■ Supplied material ■
|---|

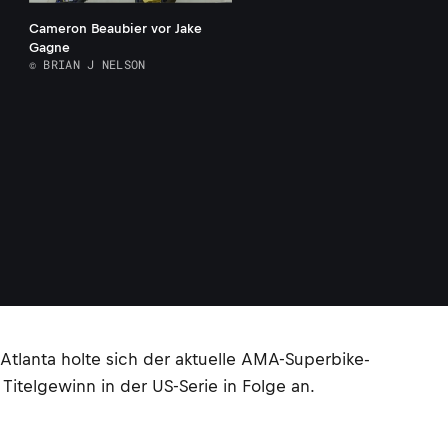
Cameron Beaubier vor Jake
Gagne
© BRIAN J NELSON
anta holte sich der aktuelle AMA-Superbike-
Titelgewinn in der US-Serie in Folge an.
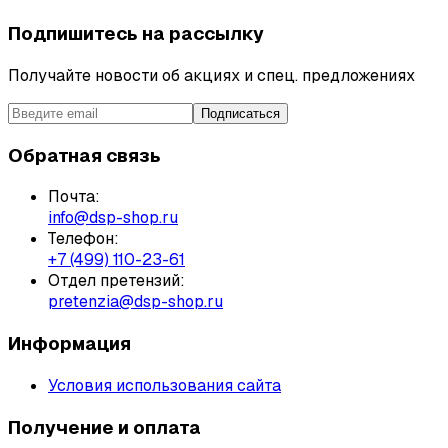
Подпишитесь на рассылку
Получайте новости об акциях и спец. предложениях
Подписаться
Обратная связь
Почта:
info@dsp-shop.ru
Телефон:
+7 (499) 110-23-61
Отдел претензий:
pretenzia@dsp-shop.ru
Информация
Условия использования сайта
Получение и оплата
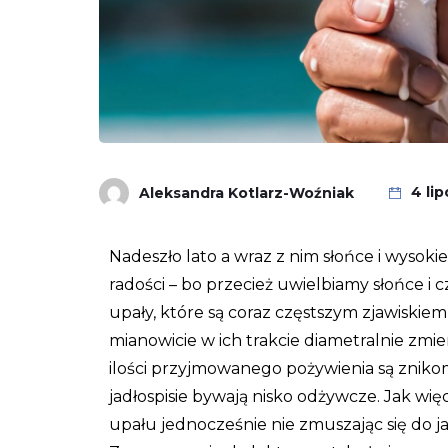
4 li
Aleksandra Kotlarz-Woźniak
Nadeszło lato a wraz z nim słońce i wysoki
radości – bo przecież uwielbiamy słońce i
upały, które są coraz częstszym zjawiskie
mianowicie w ich trakcie diametralnie zmie
ilości przyjmowanego pożywienia są zniko
jadłospisie bywają nisko odżywcze. Jak w
upału jednocześnie nie zmuszając się do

|---|

Whichever lines of the data include the word "shop", pull them out.

■ Exercise result ■
info@dsp-shop.ru
pretenzia@dsp-shop.ru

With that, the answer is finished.